We can express each increment of functionality as a user story: a statement about what the player should be able to achieve with the program after that functionality is added.

The stories follow the logical sequence of describing the rules for the game: we start with the most general rules and describe the boundaries and special cases as narrowings and internal differentiations of those rules.

The first user story

When I start a game, my score is 0.

I open a development build of Verse in my browser, and I am presented with a blank editor. I click the RUN button, which tells Verse that it’s okay to eval any code I type.
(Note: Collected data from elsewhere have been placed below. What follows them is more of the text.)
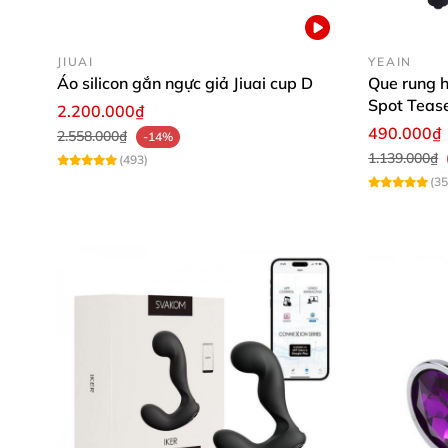
JIUAI
YEAIN
Áo silicon gắn ngực giả Jiuai cup D
Que rung 
Spot Tease
2.200.000₫
phấn
490.000₫
2.558.000₫
-14%
1.139.000₫
(493)
(35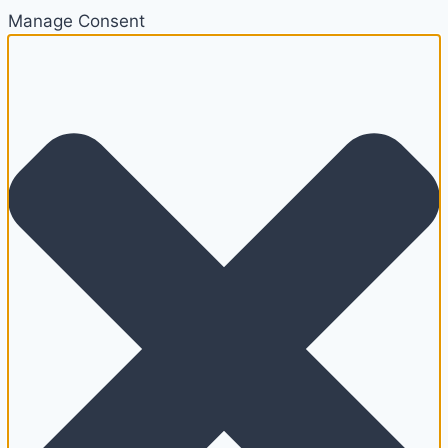
Manage Consent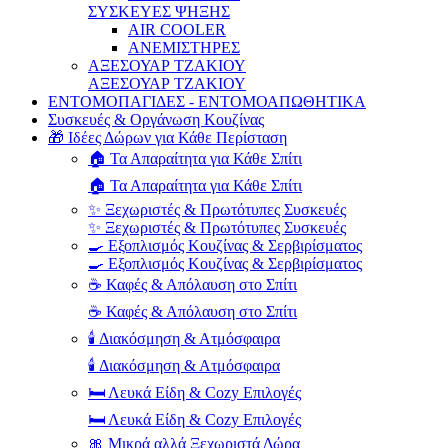
ΣΥΣΚΕΥΕΣ ΨΗΞΗΣ
AIR COOLER
ΑΝΕΜΙΣΤΗΡΕΣ
ΑΞΕΣΟΥΑΡ ΤΖΑΚΙΟΥ
ΑΞΕΣΟΥΑΡ ΤΖΑΚΙΟΥ
ΕΝΤΟΜΟΠΑΓΙΔΕΣ - ΕΝΤΟΜΟΑΠΩΘΗΤΙΚΑ
Συσκευές & Οργάνωση Κουζίνας
🎁 Ιδέες Δώρων για Κάθε Περίσταση
🏠 Τα Απαραίτητα για Κάθε Σπίτι
🏠 Τα Απαραίτητα για Κάθε Σπίτι
✨ Ξεχωριστές & Πρωτότυπες Συσκευές
✨ Ξεχωριστές & Πρωτότυπες Συσκευές
🍳 Εξοπλισμός Κουζίνας & Σερβιρίσματος
🍳 Εξοπλισμός Κουζίνας & Σερβιρίσματος
☕ Καφές & Απόλαυση στο Σπίτι
☕ Καφές & Απόλαυση στο Σπίτι
🕯️ Διακόσμηση & Ατμόσφαιρα
🕯️ Διακόσμηση & Ατμόσφαιρα
🛏️ Λευκά Είδη & Cozy Επιλογές
🛏️ Λευκά Είδη & Cozy Επιλογές
🎀 Μικρά αλλά Ξεχωριστά Δώρα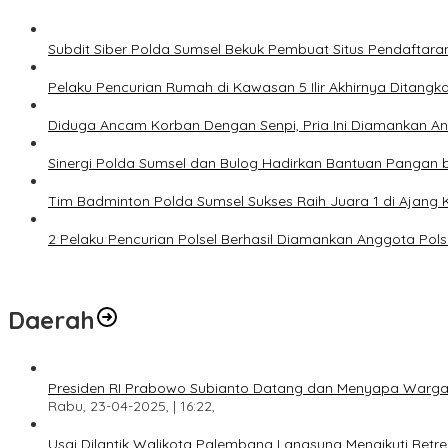
Subdit Siber Polda Sumsel Bekuk Pembuat Situs Pendaftara
Pelaku Pencurian Rumah di Kawasan 5 Ilir Akhirnya Ditangk
Diduga Ancam Korban Dengan Senpi, Pria Ini Diamankan A
Sinergi Polda Sumsel dan Bulog Hadirkan Bantuan Pangan 
Tim Badminton Polda Sumsel Sukses Raih Juara 1 di Ajan
2 Pelaku Pencurian Polsel Berhasil Diamankan Anggota Pol
Daerah
Presiden RI Prabowo Subianto Datang dan Menyapa Warga
Rabu, 23-04-2025, | 16:22,
Usai Dilantik Walikota Palembang Langsung Mengikuti Retr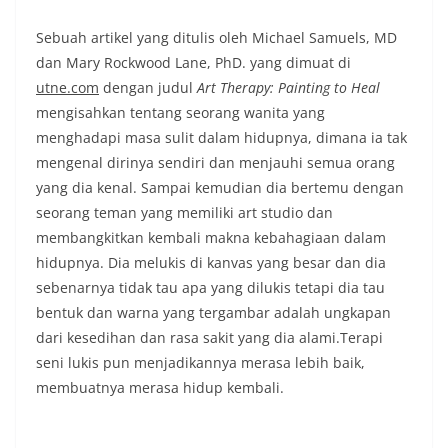
Sebuah artikel yang ditulis oleh Michael Samuels, MD
dan Mary Rockwood Lane, PhD. yang dimuat di
utne.com
dengan judul
Art Therapy: Painting to Heal
mengisahkan tentang seorang wanita yang
menghadapi masa sulit dalam hidupnya, dimana ia tak
mengenal dirinya sendiri dan menjauhi semua orang
yang dia kenal. Sampai kemudian dia bertemu dengan
seorang teman yang memiliki art studio dan
membangkitkan kembali makna kebahagiaan dalam
hidupnya. Dia melukis di kanvas yang besar dan dia
sebenarnya tidak tau apa yang dilukis tetapi dia tau
bentuk dan warna yang tergambar adalah ungkapan
dari kesedihan dan rasa sakit yang dia alami.Terapi
seni lukis pun menjadikannya merasa lebih baik,
membuatnya merasa hidup kembali.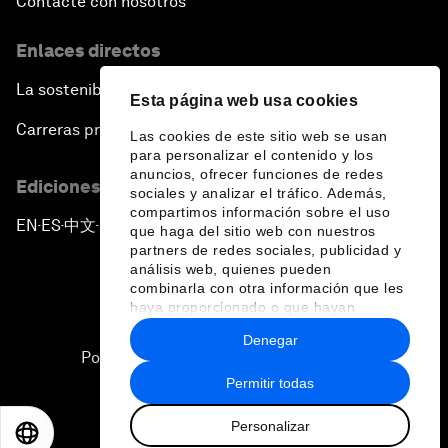
Contacte con nosotros
Enlaces directos
La sostenibilidad en el Foro
Esta página web usa cookies
Carreras profesionales
Las cookies de este sitio web se usan
para personalizar el contenido y los
anuncios, ofrecer funciones de redes
Ediciones en otros idiomas
sociales y analizar el tráfico. Además,
compartimos información sobre el uso
EN
ES
中文
日本語
▪
▪
▪
que haga del sitio web con nuestros
partners de redes sociales, publicidad y
análisis web, quienes pueden
combinarla con otra información que les
haya proporcionado o que hayan
recopilado a partir del uso que haya
Denegar
hecho de sus servicios.
Política de privacidad y normas de uso
Permitir todas
Sitemap
Personalizar
©
2026
Foro Económico Mundial
EN
ES
中文
日本語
Then I switch over to the TEST tab, which is currently telling me that All 0 tests passed.

Time to write our first failing test.

Red

Verse comes with a built-in test framework that makes it easy to simulate interactions with a program’s UI. The first failing test I’ll write will just try to simulate running our program, which of course doesn’t exist yet.

define({
  'test the score for a game starts at 0'() {
    simulate(run)
  }
})

Verse parses the code and runs the tests every time I type a character in the editor, so as soon as I’m done typing the code above I can see that the test is failing with ReferenceError: run is not defined.

Green

We can make the test pass by defining a run routine. Verse makes a strong distinction between routines, which may interact with the outside world via effects, and functions, which may only interact with other program components through their parameters and return values. Verse implements routines using JavaScript generator functions.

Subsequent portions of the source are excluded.